I wan to know how the transaction is internally implemented in EJB. I want to know the logic they use to create a transaction. if you could point out some articles that would be helpful
Hibernate has TransactionFactory
:
An abstract factory for Transaction instances. Concrete implementations are specified by hibernate.transaction.factory_class.
It has implementations: JDBCTransactionFactory
, JTATransactionFactory
, CMTTransactionFactory
. These factories create an instance of Transaction
- for example JDBCTransaction
.
Then I can't tell you what happens for JTA and CMT, but for JDBC it's as simple as setting the auto-commit to false (when you call begin a transaction):
connection.setAutoCommit(false);
And respectively on transaction.commit()
: connection.commit()
If any exception occurs when operating with the session, it invokes connection.rollback()
Hibernate doesn't implement transactions, it relies on and wraps JDBC transactions or JTA transactions (either container managed or application managed).
Regarding EJBs, if you want to understand the details of a JTA Transaction Manager, you'll need to be fluent with the JTA interfaces UserTransaction
, TransactionManager
, and XAResource
which are described in the JTA specification. The JDBC API Tutorial and Reference, Third Edition will also be useful to understand the XA part of a JDBC driver.
Then, get the sources of an EJB container (like JBoss) or of a standalone JTA Transaction Manager (like Atomikos) to analyze the TM part. And good luck.
From EJB in Action book
The protocol commonly used to achieve multiple resource is the two-phase commit. The two-phase commit protocol performs an additional preparatory step before the final commit. Each resource manager involved is asked if the current transaction can be successfully committed. If any of the resource managers indicate that the transaction cannot be committed if attempted, the entire transaction is abandoned (rolled back). Otherwise, the transaction is allowed to proceed and all resource managers are asked to commit.
A resource manager can be a database, for instance. Others examples includes a Message Service. The component which coordinates transactions is called Transaction manager.
Suppose you have an application which involves two distincts databases. How does Transaction manager performs its work by using Two phase commit protocol ?
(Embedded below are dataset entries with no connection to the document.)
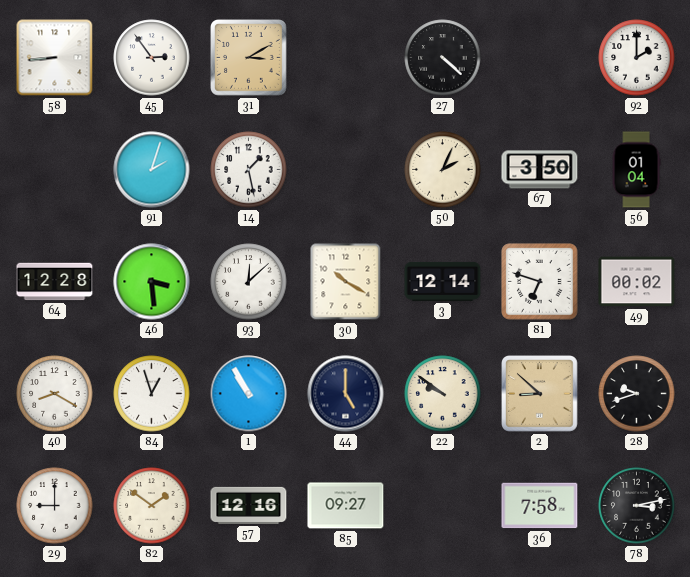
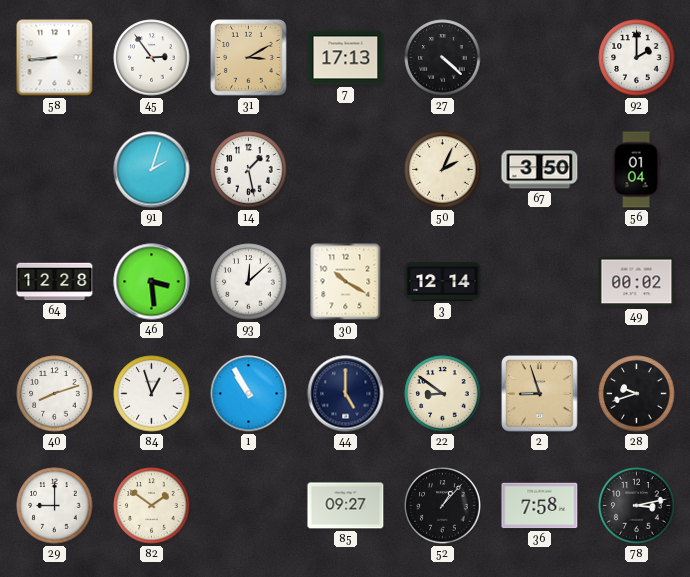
7: none -> 17:13
81: 6:48 -> none
40: 8:20 -> 8:12
22: 9:51 -> 8:51
2: 8:52 -> 8:57
57: 12:16 -> none
52: none -> 1:07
- Transaction Manager ask database 1 if it can commit the current transaction
- If so, ask database 2 if it can commit the current transaction
- Transaction Manager ask database 1 to commit
- Transaction Manager ask database 2 to commit
Hibernate is built on top of the JDBC API. It just coordinates one database. So if you call
session.commit();
Behind the scenes, it call
connection.commit();
If you really want to study Transaction internals, my advice is Java Transaction Processing book.
This question could have answers at many levels.
A general discussion of what's going on can be found here
My summary goes like this ... First, somewhere there must be a transaction coordinator, the EJB container will know about the coordinator - typically that's part of the application server. So all the EJB container has to do is to call
someobject.BeginTransaction()
that's it. The actual API the EJB container uses is JTA. EJBs can actually use Bean Managed transaction transaction or Container managed transactions. In the Bean Managed case the implementer nhas to make the JTA calls. More usually we use Container Managed transactions (CMT). In which case the container has logic which is run before the implementation is reached. For example:
if ( we're not already in a transaction )
begin transaction
call the EJB implementation
and later the container has logic
if ( finished processing request )
commit transaction
with other paths to abort the transaction if errors have happened.
Now that logic is more complex because CMT EJBs are annotated with transaction control statements. For example you can say things "if we already have a transaction, use it" So if one EJB calls another only a single transaction is used. Read up the EJB spec for that.
However all that's pretty obvious in any write-up of JEE EJBs. So I suspect that you're asking moe about what happens inside the JTA calls, how the transaction manager is implemented and its relationship to the transactional resource managers (eg. Databases). That's a huge topic. You've actually go implementations of the XA distributed transaction protocol down there. Frankly I doubt that you really need to need to know this. At some point you have trust the APIs you're using. However there is one key detail: your Transaction Manager (typically the App Server itself) must be able to tell the REsource Managers the fate of any given transaction, and that information must survive restart of the App Server, hence some persistent store of transaction information must be kept. You will find transaction logs somewhere, and in setting up the App Server you need to make sure those logs are well looked after.